August 02, 2009|By Andrea F. Siegel | Andrea F. Siegel,andrea.siegel@baltsun.com

What started as a way to enhance the open house of a Glen Burnie animal hospital has grown into a donation of supplies for the two dogs of the Anne Arundel County Sheriff's Office.

A group of donors led by a woman who makes pet jewelry and the Alpha Veterinary Center gave the sheriff's office $800 Wednesday for supplies for dogs Grim and Rocky.

The money is earmarked for two attack-training sleeves, leather leads, a first-aid kit for a dog and equipment for explosives training, said Deputy Michele Goodman, whose partner is the security dog Rocky.

"We use these [supplies] because the dogs continually train," she said.

Grant money made it possible for the agency to replace an older dog with Grim this year, but budget cuts left the department short of money for supplies. The office has a foundation to supplement its budget.

"This is really a huge, generous act of kindness," said Sheriff Ronald S. Bateman.
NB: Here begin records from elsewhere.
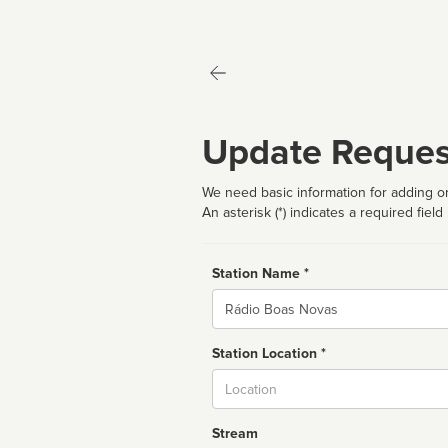
Update Reques
We need basic information for adding or
An asterisk (*) indicates a required field
Station Name *
Name
Station Location *
City
Stream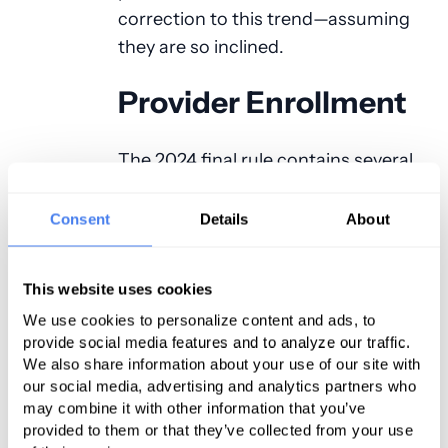
correction to this trend—assuming
they are so inclined.
Provider Enrollment
The 2024 final rule contains several
regulatory changes to the Medicare
and Medicaid provider enrollment
Consent
Details
About
process, which of course would
extend to the anesthesia provider
This website uses cookies
community. These changes include,
We use cookies to personalize content and ads, to
but are not limited to, the following:
provide social media features and to analyze our traffic.
We also share information about your use of our site with
Creation of a new Medicare
our social media, advertising and analytics partners who
provider enrollment action labeled a
may combine it with other information that you’ve
“stay of enrollment,” which CMS
provided to them or that they’ve collected from your use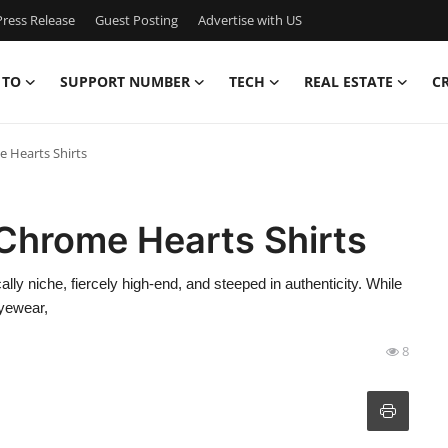
ress Release
Guest Posting
Advertise with US
 TO
SUPPORT NUMBER
TECH
REAL ESTATE
C
e Hearts Shirts
 Chrome Hearts Shirts
 niche, fiercely high-end, and steeped in authenticity. While
eyewear,
8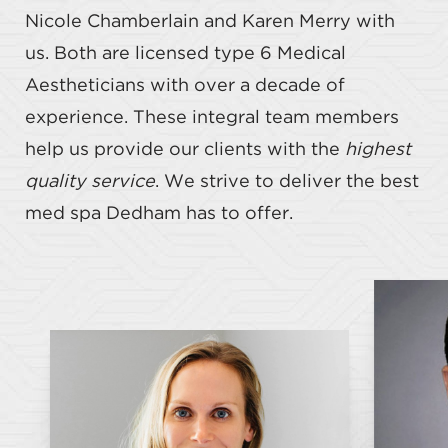
Nicole Chamberlain and Karen Merry with
us. Both are licensed type 6 Medical
Aestheticians with over a decade of
experience. These integral team members
help us provide our clients with the
highest
quality service
. We strive to deliver the best
med spa Dedham has to offer.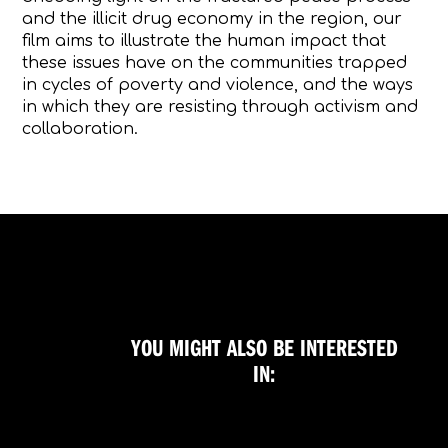
and the illicit drug economy in the region, our
film aims to illustrate the human impact that
these issues have on the communities trapped
in cycles of poverty and violence, and the ways
in which they are resisting through activism and
collaboration.
YOU MIGHT ALSO BE INTERESTED
IN: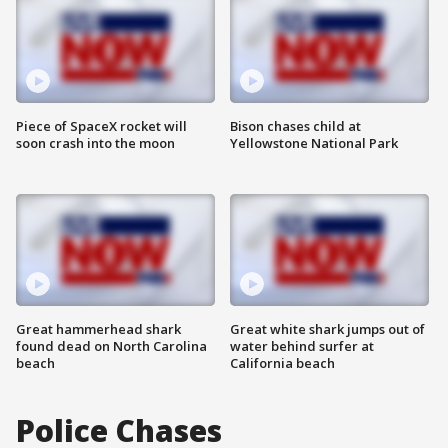
Piece of SpaceX rocket will
Bison chases child at
soon crash into the moon
Yellowstone National Park
Great hammerhead shark
Great white shark jumps out of
found dead on North Carolina
water behind surfer at
beach
California beach
Police Chases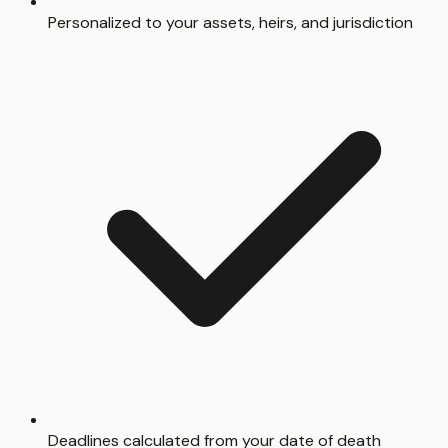
Personalized to your assets, heirs, and jurisdiction
Deadlines calculated from your date of death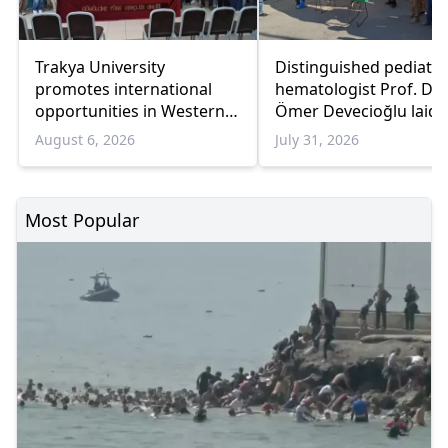
Trakya University
Distinguished pediatri
promotes international
hematologist Prof. Dr.
opportunities in Western
Ömer Devecioğlu laid 
Thrace
rest in Gümülcine
August 6, 2026
July 31, 2026
Most Popular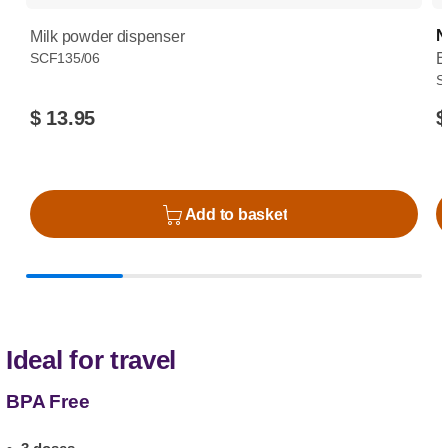
N
Milk powder dispenser
SCF135/06
B
S
$ 13.95
$
Add to basket
Ideal for travel
BPA Free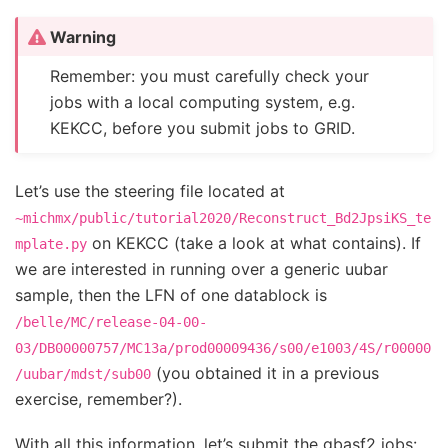
Warning
Remember: you must carefully check your
jobs with a local computing system, e.g.
KEKCC, before you submit jobs to GRID.
Let’s use the steering file located at
~michmx/public/tutorial2020/Reconstruct_Bd2JpsiKS_te
on KEKCC (take a look at what contains). If
mplate.py
we are interested in running over a generic uubar
sample, then the LFN of one datablock is
/belle/MC/release-04-00-
03/DB00000757/MC13a/prod00009436/s00/e1003/4S/r00000
(you obtained it in a previous
/uubar/mdst/sub00
exercise, remember?).
With all this information, let’s submit the gbasf2 jobs: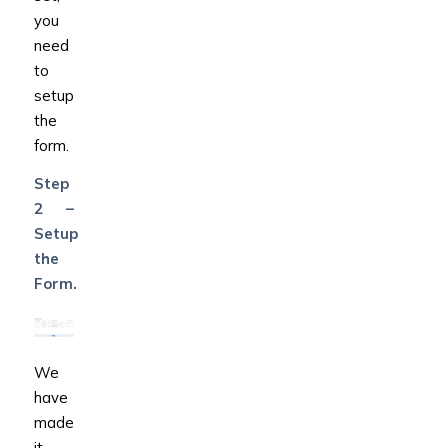
you
need
to
setup
the
form.
Step
2 –
Setup
the
Form.
We
have
made
it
Originally, at the suggestion of friends, family and a worker at the veterinary hospital, Lory O'Mara of Brooklyn Park, who makes jewelry for people and pets, was planning to use proceeds from pet jewelry sold at Alpha's grand opening in July on protective vests for the dogs.

Veterinarian Reggie R. Cox said that she would match the donation up to $100. O'Mara, her relatives, animal-loving friends and acquaintances, and people who work at Alpha added to the fund.

Then they learned two things: The protective gear costs $1,200 per vest, far more than they had raised, and an Eastern Shore couple had already offered to give the sheriff's office the vests.

"I said, 'Give me a list of equipment both dogs need,' " O'Mara said.

She got it. The attack sleeves and the first aid kit are for Grim, a Belgian Malinois who is trained to apprehend people and will spend most of his working hours on the road helping Deputy Jason Jett serve warrants. The dog is also trained for explosives detection.

Officials brought the dogs to Alpha for a thank-you visit on Wednesday. Rocky, a black Labrador, showed off a few tricks. When Goodman said "bang bang," he played dead. And when Bateman told him to ask "mommy" if he could have a treat, the dog turned to Goodman with a sad, pleading look.

In recent training, Bateman said, Grim bit through a borrowed attack sleeve and left bruises on the trainer.

O'Mara said Grim will probably have a bigger first aid kit than Jett, his human handler.

Rocky is trained in security and explosives detection, and will continue to spend his workdays at the Anne Arundel County Court House.

There would have been another $20 or so from a collection jar on the counter at Alpha.

"The jar was stolen last week. It had Rocky's and Grim's pictures on it," O'Mara said.